#### [Exercise details]
Filter the listing so that only lines with the word "settimane" remain.

#### [Data records]
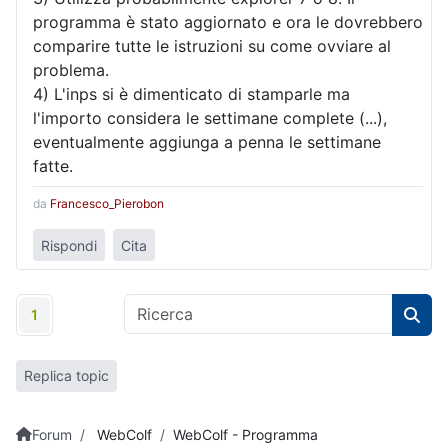
programma è stato aggiornato e ora le dovrebbero
comparire tutte le istruzioni su come ovviare al
problema.
4) L'inps si è dimenticato di stamparle ma
l'importo considera le settimane complete (...),
eventualmente aggiunga a penna le settimane
fatte.
da
Francesco_Pierobon
Rispondi
Cita
1
Replica topic
Forum
WebColf
WebColf - Programma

#### [Result below]
l'importo considera le settimane complete (...),
eventualmente aggiunga a penna le settimane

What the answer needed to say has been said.